The inventory is where the corpus and the traditions meet. Each entry is presented whole, in the six-part shape the Atlas keeps throughout: the tendency of a figure stated plainly, the way it works within a chapter, the turning where that tendency gave way, the resonances of the traditions ordered by the weight each brings, the single thread drawn through them, and a question held open toward the participant's own reading. Reading the entries is the most direct way the Atlas offers to develop a practitioner's eye, meeting each figure as the corpus has shown it, hearing how the older imagination has answered, and learning where a tendency holds and where it turns, so that when the figure rises in a chapter the looking that follows is a fuller looking.
Who it is for
The Atlas is written for the practitioner: the reader working with the figures a chapter raises and ready to read them with more depth, holding the dual orientation the practice asks for, receptivity to the tendency an entry describes, and active professional discernment drawn from their own experience of the participant before them. An entry orients the looking; the practitioner brings the case. It is also a complete reference for anyone drawn to understand the symbolic world of the practice in depth, the reader who wants to know what the landscapes and waters and creatures and dwellings have tended to carry, and how the older imagination has read them. In the work itself it is the companion at the elbow: opened beside a chapter as a figure appears, so the reading gives language to what the participant is already living, and closed again so the participant's own reading has the last word.
Examples from the Atlas
FOREST
Orientation
The forest tends to gather around the inner child's own ground of nature and freedom. It is the living green place she leads the participant into, dense with trees and animals and growing things, where she plays and forages and roams and is most herself, and it is where she goes to be safe.
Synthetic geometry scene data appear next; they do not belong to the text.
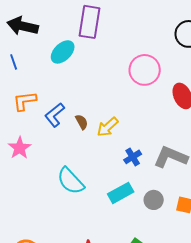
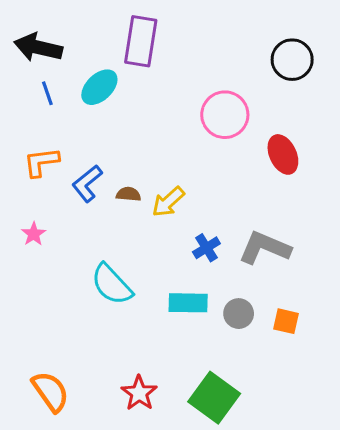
blue line: (14, 62) -> (47, 93), moved
brown semicircle: (82, 122) -> (128, 194), turned -56
pink star: (20, 148) -> (34, 234), size x0.7
cyan rectangle: (121, 193) -> (188, 303), turned 30

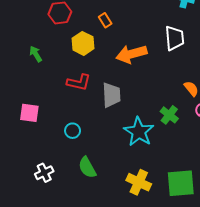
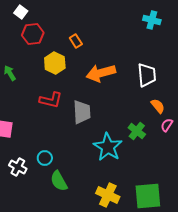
white trapezoid: (174, 38) -> (147, 75), moved
cyan circle: (73, 131) -> (45, 158), moved
white cross: (44, 173) -> (18, 167), moved, turned -36

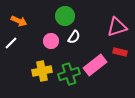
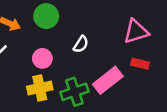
green circle: (65, 16) -> (46, 16), moved
pink circle: (51, 41) -> (42, 58), moved

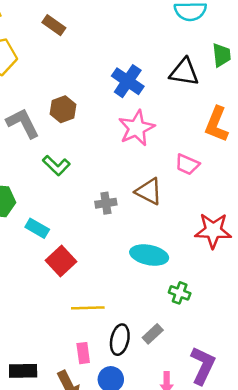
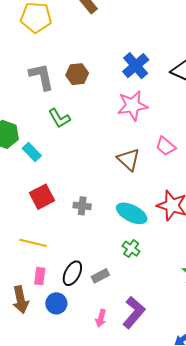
gray cross: (106, 203) -> (82, 206), moved
cyan rectangle: (37, 228) -> (32, 152), moved
cyan ellipse: (149, 255) -> (132, 213), moved
yellow line: (88, 308) -> (33, 243), moved

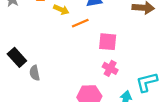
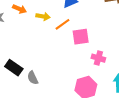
pink square: (108, 42) -> (81, 37), moved

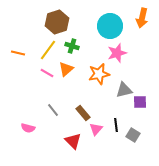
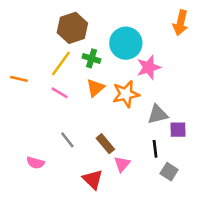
cyan circle: (110, 26) -> (126, 43), moved
orange line: (18, 53) -> (19, 79), moved
orange triangle: (66, 69) -> (95, 88), moved
black line: (116, 125) -> (155, 149), moved

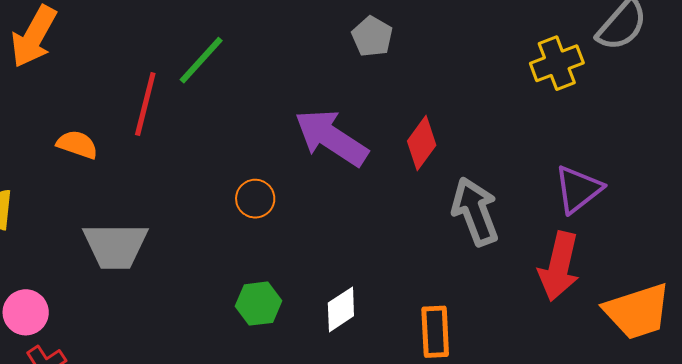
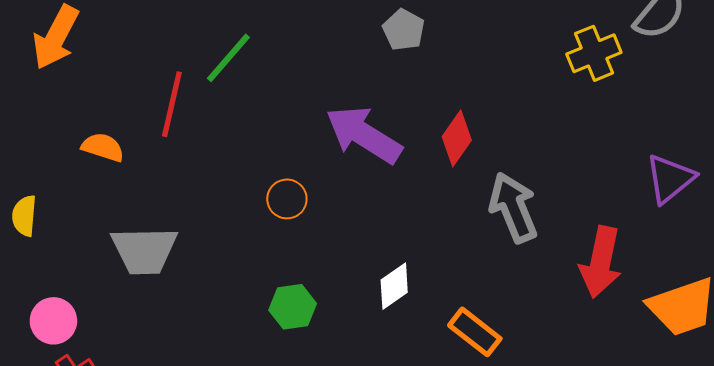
purple triangle: (578, 189) -> (670, 179), moved
white diamond: (341, 309) -> (394, 286), moved
orange rectangle: (435, 332) -> (475, 332), turned -48

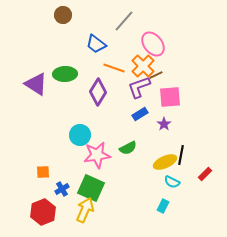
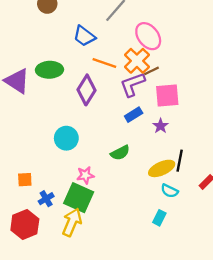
pink star: (97, 155) -> (85, 175), moved, size x0.6

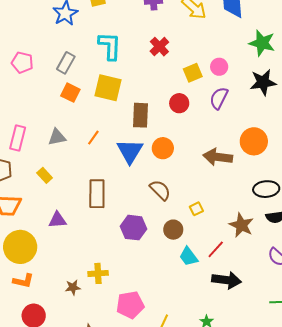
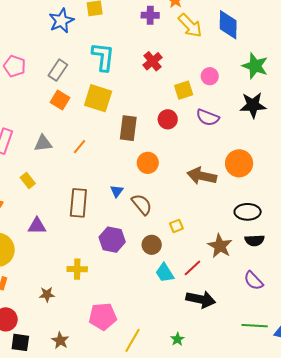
pink circle: (219, 67) -> (210, 76), moved
purple semicircle: (219, 98) -> (208, 117), turned -100
blue triangle: (130, 151) -> (117, 191), moved, size x0.5
yellow cross: (98, 273) -> (77, 269), moved

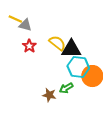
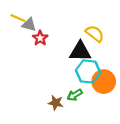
yellow semicircle: (57, 43) -> (95, 34), moved
red star: (29, 46) -> (40, 38), moved

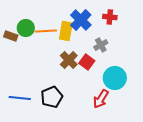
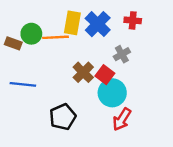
yellow rectangle: (66, 31) -> (72, 23), moved
cyan circle: (115, 78) -> (112, 93), moved
blue line: (20, 98) -> (23, 84), moved

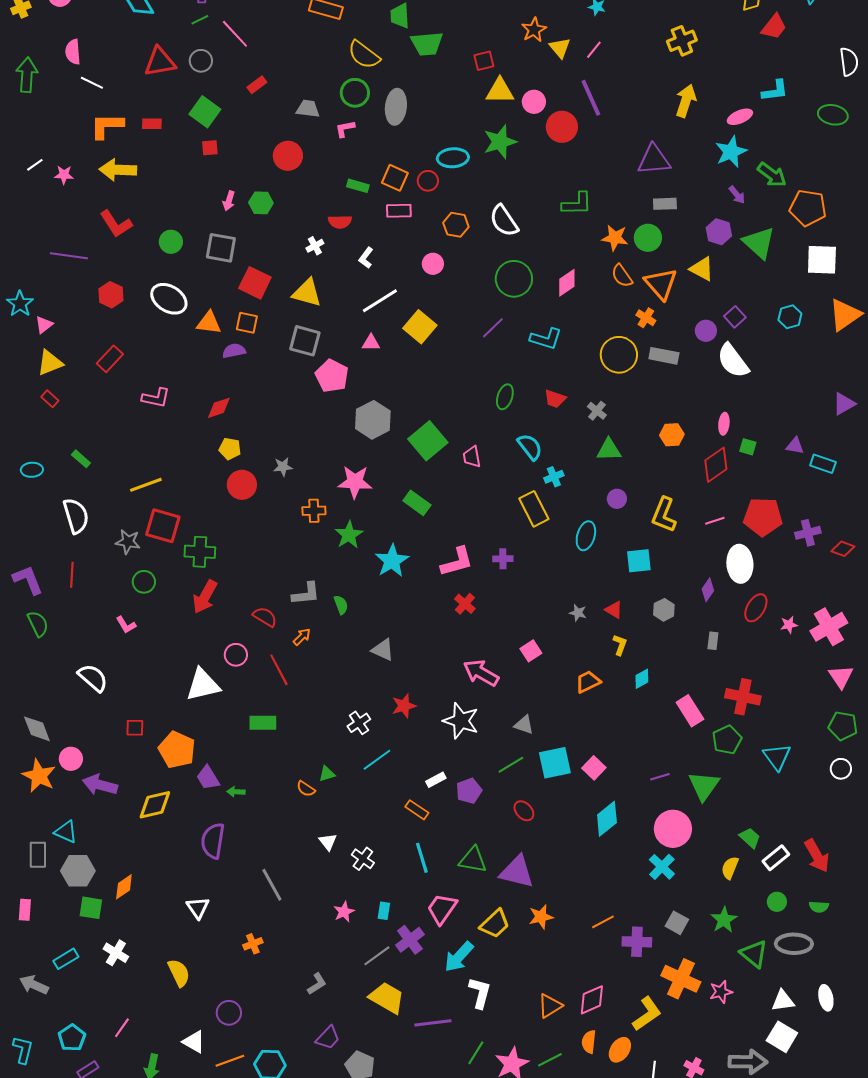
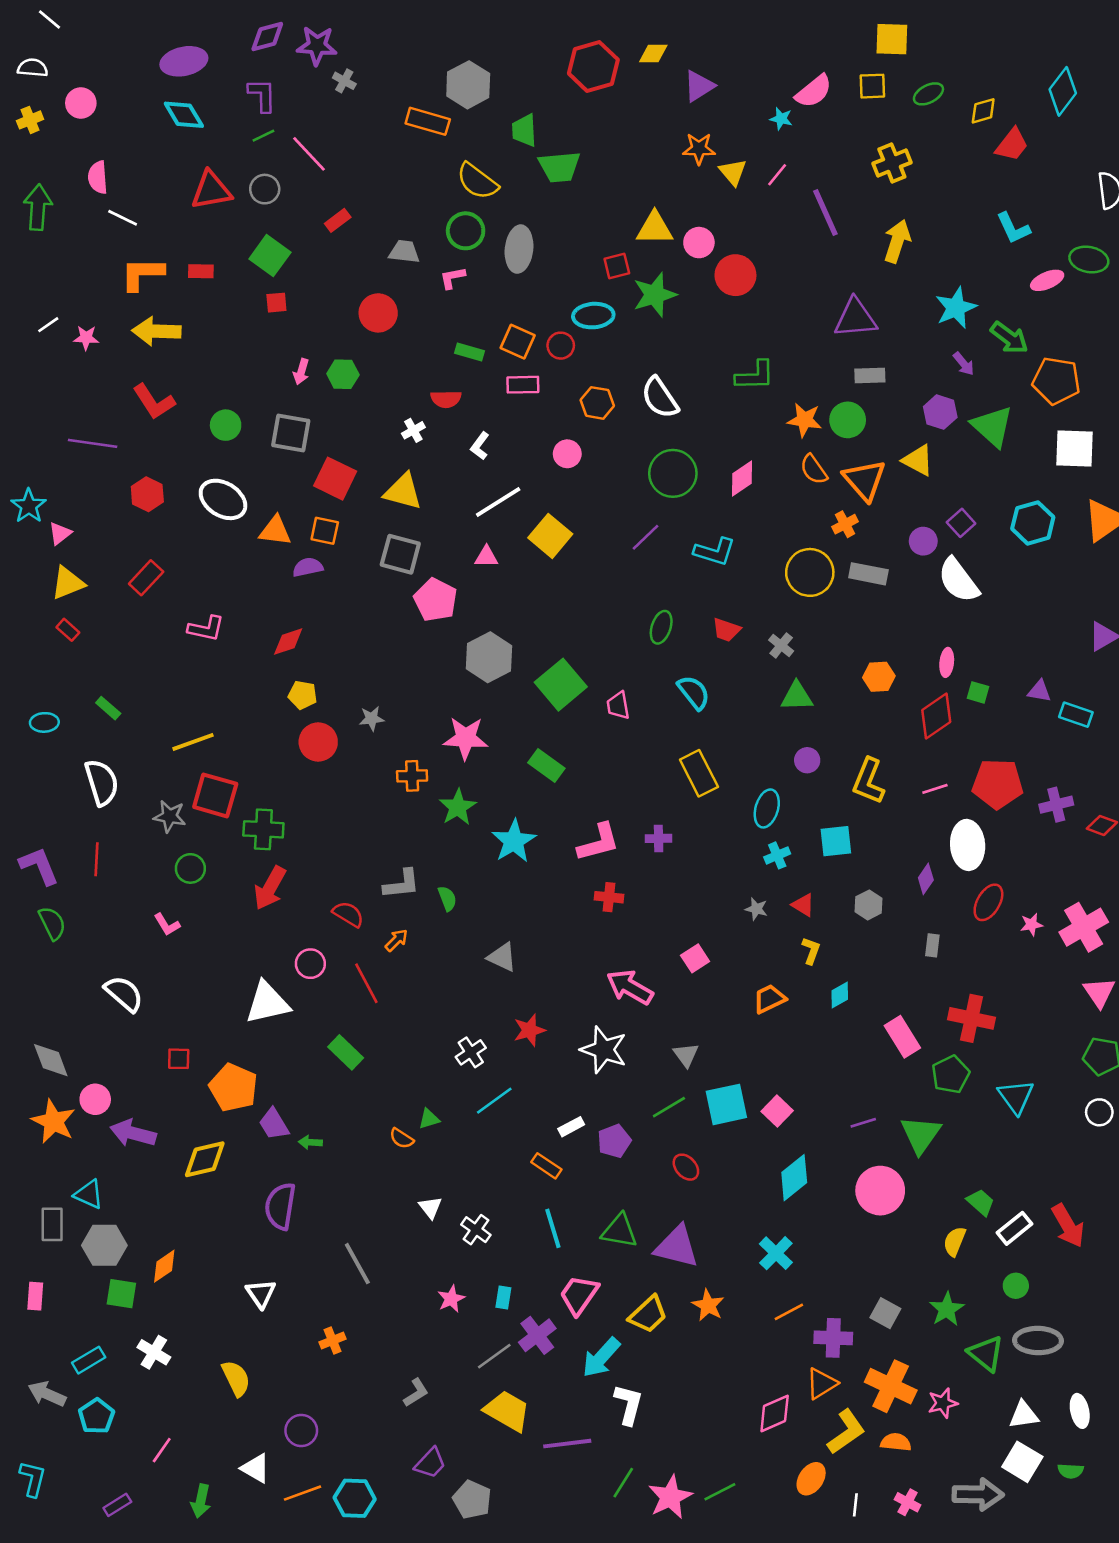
orange star: (534, 30) -> (699, 149), turned 30
red square: (484, 61) -> (617, 266), moved
cyan L-shape: (775, 91) -> (1013, 228), turned 72
purple line: (591, 98) -> (825, 213), moved
pink ellipse: (740, 117) -> (1047, 280), moved
cyan hexagon: (790, 317) -> (1033, 523), size x1.4
orange cross: (646, 318) -> (845, 524), turned 30
cyan cross: (554, 477) -> (777, 855), moved
red cross: (465, 604) -> (609, 897), turned -35
green rectangle: (263, 723) -> (346, 1052), turned 44
gray triangle: (524, 725) -> (686, 1055), turned 35
cyan cross: (662, 867) -> (776, 1253), moved
green semicircle: (819, 907) -> (1071, 1471), moved
orange star: (541, 917) -> (708, 1305), turned -30
orange triangle: (550, 1006) -> (822, 1384), moved
cyan pentagon: (72, 1038) -> (97, 1416), moved
orange semicircle: (589, 1042) -> (896, 1442), moved, turned 90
In the corpus the forest is a populated and curious world, full of creatures who are friends and guides, of berries and nuts to gather and trees whose stories can be asked, and it holds a teaching the practice returns to, that a place may seem dark and be the safest ground there is, hidden but not lost. The forest offers freedom and belonging together, the child's home range where she is free to wander and always able to return. In the corpus it stands most often as the ground of nature and play, entered from the open places and travelled deeper, where the paths make themselves and the way opens as she goes.
In the world of the work
The recurring movement leads inward and onward: the inner child brings the participant from the open ground, the beach or the meadow, into the trees, and the forest becomes the country a chapter travels through and deeper into. She forages as she goes, showing which berries and nuts are safe, and she meets the forest's creatures, a bear, a deer, a wolf, ravens and birds who carry messages, fairies and sprites and the people who live close to the land, so the forest is where a chapter's encounters happen. She builds and keeps a place in it, the treehouse high among the branches, hidden and hers, a home to range out from and return to. The forest opens onto other things, a cave in its depths, a brook running through it, a clearing where someone waits, and at times it becomes a threshold in its own right, a dense dark treeline stepped through as a portal into a lighter wood beyond. Its mood shifts as a chapter needs, the rain-soft shimmering green of the magic wood, or the cold dark forest a harder passage goes through, and the same trees that hide can hold the dead and the ancestral, the grove where those who have gone before can be met.
Working example
In one chapter the inner child led the participant away from the open beach and into the woods, where she had built a treehouse high in the branches, hidden and enclosed and entirely her own. She showed the participant her world, foraged berries and named what was safe to eat, made friends with a bear, and roamed freely, easy among the animals and the dark. When the wood grew dense and still and might have frightened, she brought the participant to its very heart and taught, in her own words, that a place which seems dark and scary can be the safest place there is, that one can be hidden and still wholly exist, part of the living forest and held by it, hidden but not lost. The forest here was the child's home range and her sanctuary at once, the ground of her freedom and the place she went to know she was safe.
Comparative resonance
Jung. Jung reads the forest as one of the standing images of the unconscious. The wood is where the daylight mind loses its bearings and the autonomous life of the psyche comes forward, and he holds that the unconscious speaks most readily through wood and water, the two together marking its element. In the fairytales he gathered, the hero's road runs into the wood and the wood is where the decisive meetings happen, the wise old man rising from a tree stump, the helpful animal speaking from the thicket. To walk into the wood, in this reading, is to pass from the ordered clearing of consciousness into the ground where the archetypes live and act. The corpus draws on this same living and autonomous wood, entered from the open ground and full of the meetings Jung describes, and holds it as the inner child's own domain, safe even in its darkness.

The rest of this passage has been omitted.